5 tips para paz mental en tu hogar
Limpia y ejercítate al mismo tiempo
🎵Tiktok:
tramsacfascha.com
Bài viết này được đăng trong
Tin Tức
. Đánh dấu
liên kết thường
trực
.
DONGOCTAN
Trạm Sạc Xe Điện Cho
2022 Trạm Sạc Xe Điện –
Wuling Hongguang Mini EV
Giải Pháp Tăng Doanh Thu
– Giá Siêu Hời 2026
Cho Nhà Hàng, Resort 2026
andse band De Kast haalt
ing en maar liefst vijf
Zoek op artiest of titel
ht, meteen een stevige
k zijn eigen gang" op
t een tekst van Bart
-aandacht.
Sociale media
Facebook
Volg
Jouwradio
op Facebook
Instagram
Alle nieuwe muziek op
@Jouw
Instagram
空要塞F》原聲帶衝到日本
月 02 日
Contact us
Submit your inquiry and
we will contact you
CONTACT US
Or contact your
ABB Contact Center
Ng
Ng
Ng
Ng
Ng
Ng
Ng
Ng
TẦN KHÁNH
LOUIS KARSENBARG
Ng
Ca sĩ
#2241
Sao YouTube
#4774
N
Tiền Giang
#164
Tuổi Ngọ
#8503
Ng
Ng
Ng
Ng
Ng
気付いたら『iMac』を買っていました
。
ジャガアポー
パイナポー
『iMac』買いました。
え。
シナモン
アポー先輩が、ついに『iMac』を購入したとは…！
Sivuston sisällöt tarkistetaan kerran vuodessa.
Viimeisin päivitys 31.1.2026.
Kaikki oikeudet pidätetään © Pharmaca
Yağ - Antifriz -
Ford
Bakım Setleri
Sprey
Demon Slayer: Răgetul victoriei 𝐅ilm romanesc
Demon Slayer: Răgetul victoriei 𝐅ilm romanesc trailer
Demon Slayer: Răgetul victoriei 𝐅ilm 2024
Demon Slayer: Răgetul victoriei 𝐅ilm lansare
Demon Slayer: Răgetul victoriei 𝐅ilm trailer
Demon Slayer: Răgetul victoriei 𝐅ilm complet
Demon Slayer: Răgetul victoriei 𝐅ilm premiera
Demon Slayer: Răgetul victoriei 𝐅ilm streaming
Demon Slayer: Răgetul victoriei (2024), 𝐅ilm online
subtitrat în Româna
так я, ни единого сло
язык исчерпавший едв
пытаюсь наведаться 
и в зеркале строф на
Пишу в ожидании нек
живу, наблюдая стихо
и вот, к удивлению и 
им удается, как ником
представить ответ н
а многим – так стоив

> What is being asked
Your answer should consist only of the lines from the one with "Demon Slayer: Răgetul victoriei (2024), 𝐅ilm" through the end of the data above, reproduced exactly.

> Problem solution
Demon Slayer: Răgetul victoriei (2024), 𝐅ilm online
subtitrat în Româna
так я, ни единого сло
язык исчерпавший едв
пытаюсь наведаться 
и в зеркале строф на
Пишу в ожидании нек
живу, наблюдая стихо
и вот, к удивлению и 
им удается, как ником
представить ответ н
а многим – так стоив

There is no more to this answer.